### The task
Please repeat, exactly as written, the line containing "Return results in <instances>...</instances>. Outline" and every line after it through the end of the records below.

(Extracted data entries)
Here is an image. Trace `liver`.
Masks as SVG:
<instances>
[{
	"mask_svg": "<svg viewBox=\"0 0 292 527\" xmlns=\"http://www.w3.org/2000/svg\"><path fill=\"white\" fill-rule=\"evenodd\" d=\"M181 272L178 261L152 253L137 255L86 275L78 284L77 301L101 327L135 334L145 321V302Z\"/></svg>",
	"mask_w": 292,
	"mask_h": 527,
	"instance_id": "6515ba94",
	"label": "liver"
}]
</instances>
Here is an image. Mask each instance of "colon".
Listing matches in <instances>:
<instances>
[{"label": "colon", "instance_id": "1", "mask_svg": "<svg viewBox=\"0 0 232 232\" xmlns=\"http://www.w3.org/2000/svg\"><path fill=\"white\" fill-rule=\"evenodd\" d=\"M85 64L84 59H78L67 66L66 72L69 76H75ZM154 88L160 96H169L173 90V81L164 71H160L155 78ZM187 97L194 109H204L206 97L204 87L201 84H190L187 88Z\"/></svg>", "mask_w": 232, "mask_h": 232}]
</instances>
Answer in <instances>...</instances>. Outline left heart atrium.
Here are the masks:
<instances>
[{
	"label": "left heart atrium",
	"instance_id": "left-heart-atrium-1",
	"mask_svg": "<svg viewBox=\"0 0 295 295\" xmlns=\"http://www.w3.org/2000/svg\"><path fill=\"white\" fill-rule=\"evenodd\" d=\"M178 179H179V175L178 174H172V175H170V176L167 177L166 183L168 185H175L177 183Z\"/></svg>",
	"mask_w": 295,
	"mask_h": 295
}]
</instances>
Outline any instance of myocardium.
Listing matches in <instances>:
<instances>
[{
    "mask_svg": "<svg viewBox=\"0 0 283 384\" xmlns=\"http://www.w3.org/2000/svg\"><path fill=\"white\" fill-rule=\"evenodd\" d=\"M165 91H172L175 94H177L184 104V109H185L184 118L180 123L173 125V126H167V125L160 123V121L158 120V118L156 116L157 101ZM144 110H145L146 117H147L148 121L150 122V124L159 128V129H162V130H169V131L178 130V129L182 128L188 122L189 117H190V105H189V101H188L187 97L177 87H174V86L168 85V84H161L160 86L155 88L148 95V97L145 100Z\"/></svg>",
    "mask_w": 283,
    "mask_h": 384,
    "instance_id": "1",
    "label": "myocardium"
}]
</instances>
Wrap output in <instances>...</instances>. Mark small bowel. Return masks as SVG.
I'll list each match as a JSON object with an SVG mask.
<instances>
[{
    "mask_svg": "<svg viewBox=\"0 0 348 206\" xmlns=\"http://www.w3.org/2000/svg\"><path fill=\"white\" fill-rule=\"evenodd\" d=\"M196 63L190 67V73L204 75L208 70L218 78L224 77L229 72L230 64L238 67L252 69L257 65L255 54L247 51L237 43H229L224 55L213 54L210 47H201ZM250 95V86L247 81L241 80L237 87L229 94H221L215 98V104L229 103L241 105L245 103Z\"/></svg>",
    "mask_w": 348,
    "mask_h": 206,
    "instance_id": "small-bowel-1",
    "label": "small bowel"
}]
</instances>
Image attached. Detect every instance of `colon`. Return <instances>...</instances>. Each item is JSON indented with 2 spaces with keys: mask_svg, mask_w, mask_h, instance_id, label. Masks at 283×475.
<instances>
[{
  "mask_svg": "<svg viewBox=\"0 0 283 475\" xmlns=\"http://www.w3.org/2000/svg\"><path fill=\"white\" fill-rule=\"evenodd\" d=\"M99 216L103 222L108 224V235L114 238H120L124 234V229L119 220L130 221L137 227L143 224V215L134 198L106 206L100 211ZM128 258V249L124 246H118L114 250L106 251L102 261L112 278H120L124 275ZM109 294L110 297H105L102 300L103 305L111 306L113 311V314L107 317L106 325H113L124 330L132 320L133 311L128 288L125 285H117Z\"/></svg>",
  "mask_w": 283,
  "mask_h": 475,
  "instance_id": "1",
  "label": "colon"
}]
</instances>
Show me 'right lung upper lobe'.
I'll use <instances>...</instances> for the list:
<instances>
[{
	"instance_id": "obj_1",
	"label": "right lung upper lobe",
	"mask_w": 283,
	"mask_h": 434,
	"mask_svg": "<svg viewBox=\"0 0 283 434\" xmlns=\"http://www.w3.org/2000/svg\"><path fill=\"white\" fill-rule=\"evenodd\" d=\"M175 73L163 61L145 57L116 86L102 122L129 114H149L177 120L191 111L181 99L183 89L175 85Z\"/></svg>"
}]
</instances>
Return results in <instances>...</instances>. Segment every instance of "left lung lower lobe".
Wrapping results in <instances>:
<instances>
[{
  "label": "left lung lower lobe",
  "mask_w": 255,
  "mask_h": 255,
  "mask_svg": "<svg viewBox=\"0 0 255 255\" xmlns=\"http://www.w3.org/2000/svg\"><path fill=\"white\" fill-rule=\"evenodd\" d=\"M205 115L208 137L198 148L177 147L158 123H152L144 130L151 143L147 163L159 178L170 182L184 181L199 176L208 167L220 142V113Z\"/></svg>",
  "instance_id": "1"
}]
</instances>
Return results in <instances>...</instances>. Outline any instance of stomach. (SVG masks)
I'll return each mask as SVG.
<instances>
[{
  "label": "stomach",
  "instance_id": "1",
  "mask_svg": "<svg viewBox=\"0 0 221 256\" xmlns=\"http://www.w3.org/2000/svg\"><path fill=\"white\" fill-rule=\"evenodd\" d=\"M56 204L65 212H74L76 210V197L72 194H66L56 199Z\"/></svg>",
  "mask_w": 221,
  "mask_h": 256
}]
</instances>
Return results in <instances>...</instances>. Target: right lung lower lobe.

### Exercise output
Return results in <instances>...</instances>. Outline any instance of stomach. (SVG masks)
I'll return each mask as SVG.
<instances>
[{
  "label": "stomach",
  "instance_id": "1",
  "mask_svg": "<svg viewBox=\"0 0 221 256\" xmlns=\"http://www.w3.org/2000/svg\"><path fill=\"white\" fill-rule=\"evenodd\" d=\"M56 204L65 212H74L76 210V197L72 194H66L56 199Z\"/></svg>",
  "mask_w": 221,
  "mask_h": 256
}]
</instances>
Return results in <instances>...</instances>. Target: right lung lower lobe.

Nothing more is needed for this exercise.